"If all the girls at my prom were laid end to end, I wouldn't be a bit surprised." Dorothy Parker



Friday, March 25, 2011

Musically Challenged

Daniel Desario: I wrote out some Ramones songs. Nick Andopolis: The Ramones? They only use like three chords. Daniel Desario: So? I'll learn another one.
Freaks and Geeks, 1999


I am the last person who should be writing about music.


When my friend Kate (whom some of you know as Katie) visited me a couple of years ago, she brought me a 45 of Madonna’s “True Blue,” and it was blue. This was really nice for three reasons:  she remembered that I had liked Madonna in high school, it was a song about friendship, and you don’t get a blue vinyl record every day. Kate, Scott (my husband), and I were talking about music. “It was great that you didn’t care what other people thought—you liked what you liked,” Kate said. For a moment I sat back and enjoyed being that person who just doesn’t care what others think. But then I realized it wasn’t true. I wanted to shout I did care! I cared a lot! If you don’t even know that the music you like is bad, you can’t take credit for flaunting it.
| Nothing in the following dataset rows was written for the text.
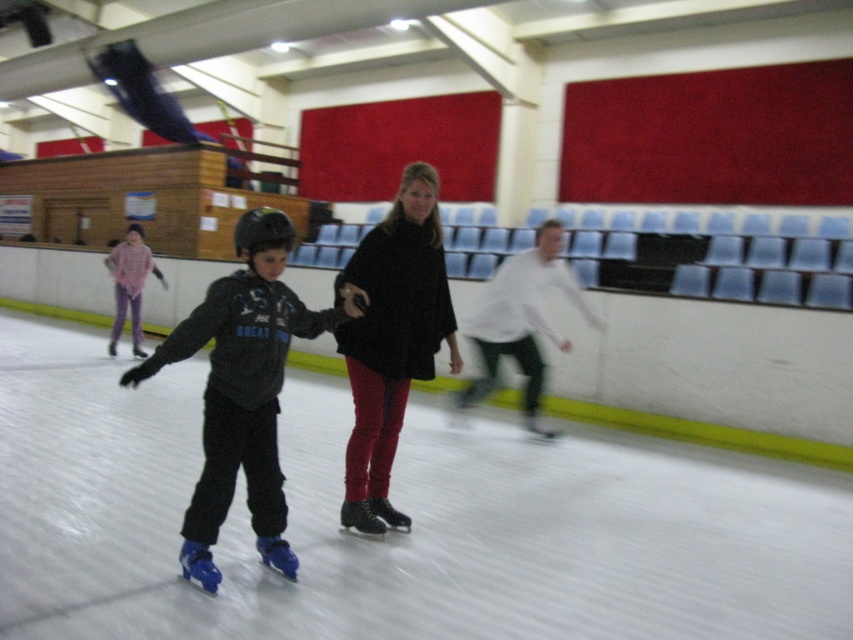 Question: Does black matte/black fabric at center have a lesser width compared to plush pink sweater at left?

Choices:
 (A) yes
 (B) no

Answer: (B)

Question: Is matte blue roller skates at center closer to camera compared to white matte jacket at center?

Choices:
 (A) yes
 (B) no

Answer: (A)

Question: Does matte blue roller skates at center appear on the right side of black matte/black fabric at center?

Choices:
 (A) no
 (B) yes

Answer: (A)

Question: Which of the following is the closest to the observer?

Choices:
 (A) (271, 307)
 (B) (480, 353)
 (C) (138, 227)

Answer: (A)

Question: Which point is closer to the camera?

Choices:
 (A) matte blue roller skates at center
 (B) white matte jacket at center
 (C) plush pink sweater at left
 (D) black matte/black fabric at center

Answer: (A)

Question: Which object is positioned closest to the black matte/black fabric at center?

Choices:
 (A) matte blue roller skates at center
 (B) white matte jacket at center
 (C) plush pink sweater at left

Answer: (A) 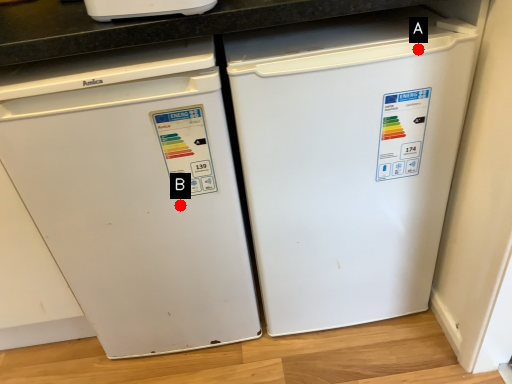 Question: Two points are circled on the image, labeled by A and B beside each circle. Which point appears closest to the camera in this image?

Choices:
 (A) A is closer
 (B) B is closer

Answer: (A) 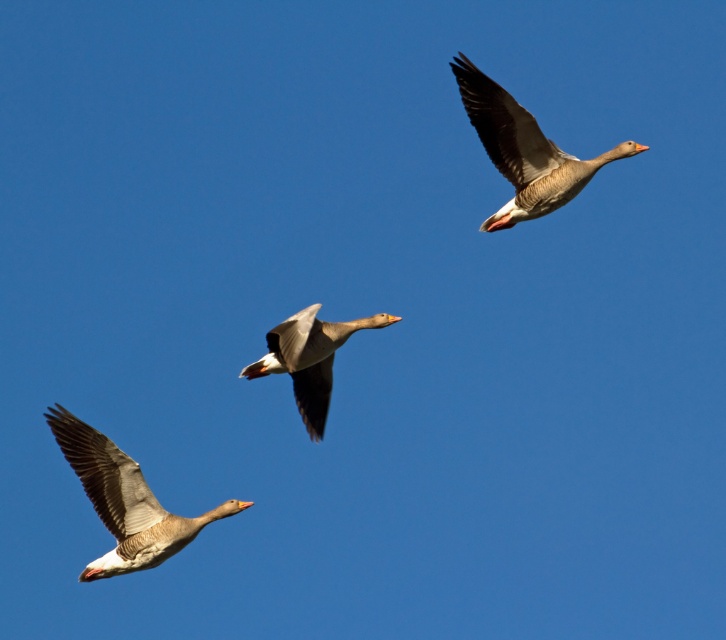 You are a wildlife photographer aiming to capture the largest goose in the image. You have two options in view, the gray matte goose at upper right and the gray matte goose at center. Which one should you focus on to ensure you photograph the wider goose?

The gray matte goose at upper right is wider than the gray matte goose at center, so you should focus on the gray matte goose at upper right to photograph the wider goose.

You are a photographer standing at the camera position. You want to capture a closeup shot of the gray matte goose at lower left. Considering the distance between you and the goose, can you use a standard 50mm lens to achieve this without cropping the image?

The gray matte goose at lower left is 206.95 feet away from the camera. A standard 50mm lens may not provide sufficient magnification to capture a closeup shot of the goose at this distance without cropping the image. A telephoto lens with a longer focal length would be more appropriate for this purpose. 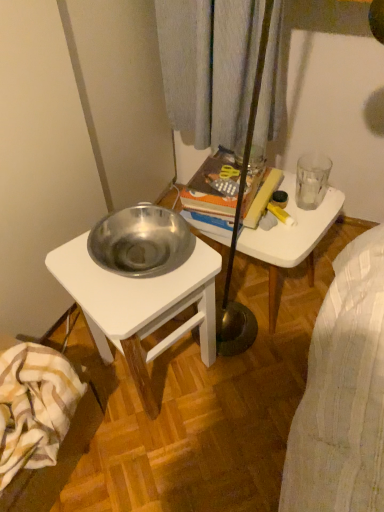 Find the location of a particular element. This screenshot has width=384, height=512. empty space that is in between polished silver bowl at left and striped cotton blanket at lower left is located at coordinates (105, 433). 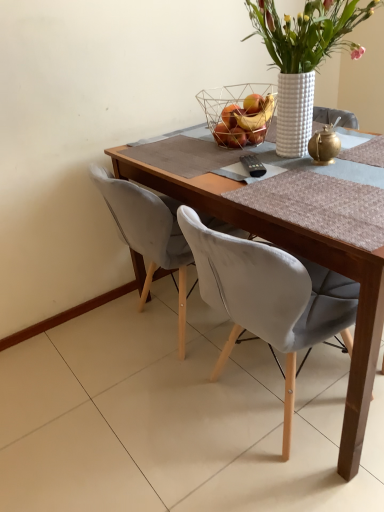 The height and width of the screenshot is (512, 384). I want to click on vacant area in front of gold metallic teapot at upper right, so click(x=336, y=181). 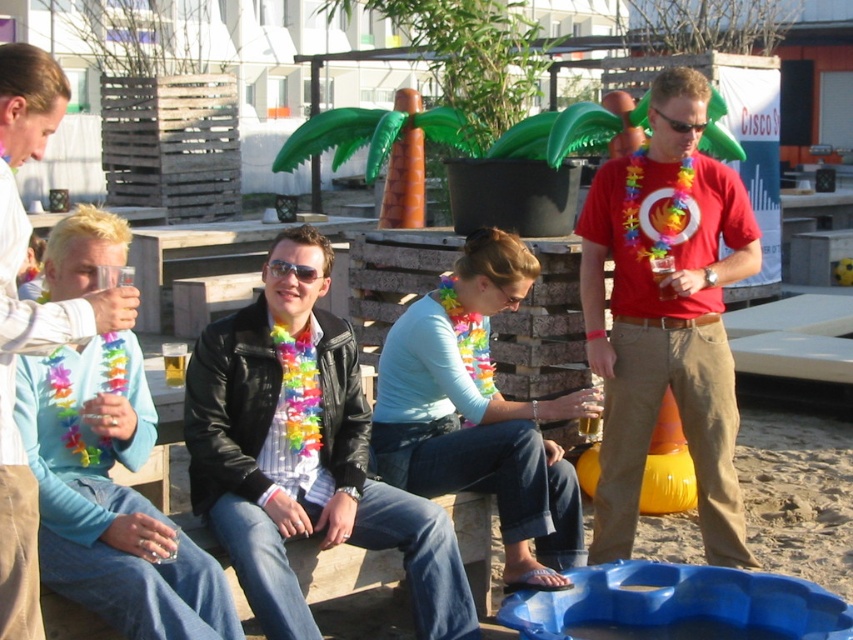 Where is the matte black jacket at left located in the image?

The matte black jacket at left is located at point 0.503 on the x axis and 0.038 on the y axis. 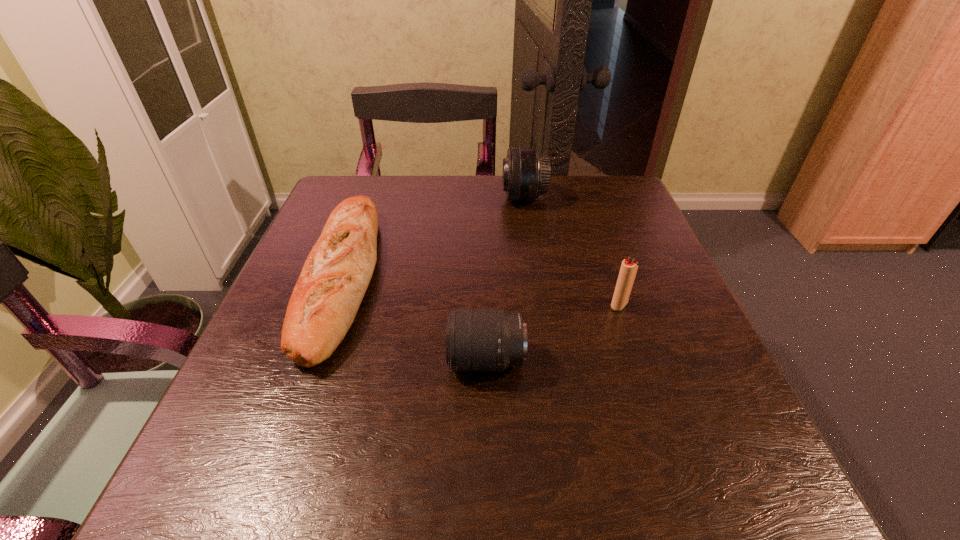 I want to click on vacant space at the left edge of the desktop, so click(x=274, y=315).

Image resolution: width=960 pixels, height=540 pixels. In the image, there is a desktop. Find the location of `vacant space at the right edge`. vacant space at the right edge is located at coordinates tap(633, 342).

In the image, there is a desktop. Identify the location of vacant space at the far left corner. (349, 193).

This screenshot has width=960, height=540. In order to click on vacant position at the near left corner of the desktop in this screenshot , I will do `click(237, 471)`.

This screenshot has height=540, width=960. What are the coordinates of `free space at the far right corner of the desktop` in the screenshot? It's located at (618, 186).

The width and height of the screenshot is (960, 540). In order to click on free space between the baguet and the nearer telephoto lens in this screenshot , I will do `click(415, 319)`.

Where is `free space between the igniter and the nearer telephoto lens`? This screenshot has width=960, height=540. free space between the igniter and the nearer telephoto lens is located at coordinates (553, 333).

This screenshot has height=540, width=960. In order to click on blank region between the taller telephoto lens and the shorter telephoto lens in this screenshot , I will do `click(505, 279)`.

Identify the location of free space between the farthest object and the igniter. (571, 252).

Locate an element on the screen. This screenshot has height=540, width=960. empty space that is in between the shorter telephoto lens and the farthest object is located at coordinates (505, 279).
Yet I have always been surrounded by people who not only know how to play music, read music, perform music—but who know music. Gilford itself was the Von Trapp family of high schools: the Stephensons, the Buswells, my friend Derek who played the oboe—beautifully—and went to Julliard. And there are the peole I met after—my friend Alex, who is in the band Constant Velocity—and is a classically trained guitarist. My friend  Elizabeth, who knows obscure film soundtracks, once kissed Gato Barbieri. And there is even my own husband, a vinyl record dealer who subscribes to Stereophile magazine, for whom we have a room in our house designated “The Record Room” and an overflow “Ex-Record Room.” Yet despite, or maybe because I am surrounded by people who know music, my biggest fear is someone taking a peek my itunes “purchased” list. If these ever become public I am shutting down my account.
I first realized the power of liking good music in middle school, when it was crucial to write the logos for bands you liked on your Three-Ring binders. I remember writing RUSH in fancy bubble letters, even though I loathed them, and the symbol for Van Halen and Def Leppard, even though in the privacy of my own room I listened to The Muppet Movie soundtrack, Olivia Newton John,  or Rick Springfield. One day in eighth grade, a mean girl named Monica asked me, in a threatening way, whether I liked Bruce Springsteen. It was not immediately apparent to me what the right answer should be. My guess was “yes,” and then she proceeded to ask me to name one of his songs I liked (this was before “Dancing in the Dark”, so I was stumped.) I don’t know how I avoided getting punched in the face that day, which surely would have happened if I had told her that I regularly listened to Duran Duran.
Nick Hornby once said that people stop listening to a lot of new music when they hit their thirties, and he indicated that this might have to do with our brains—it’s biological. If this is true, then it gives me some time to catch up.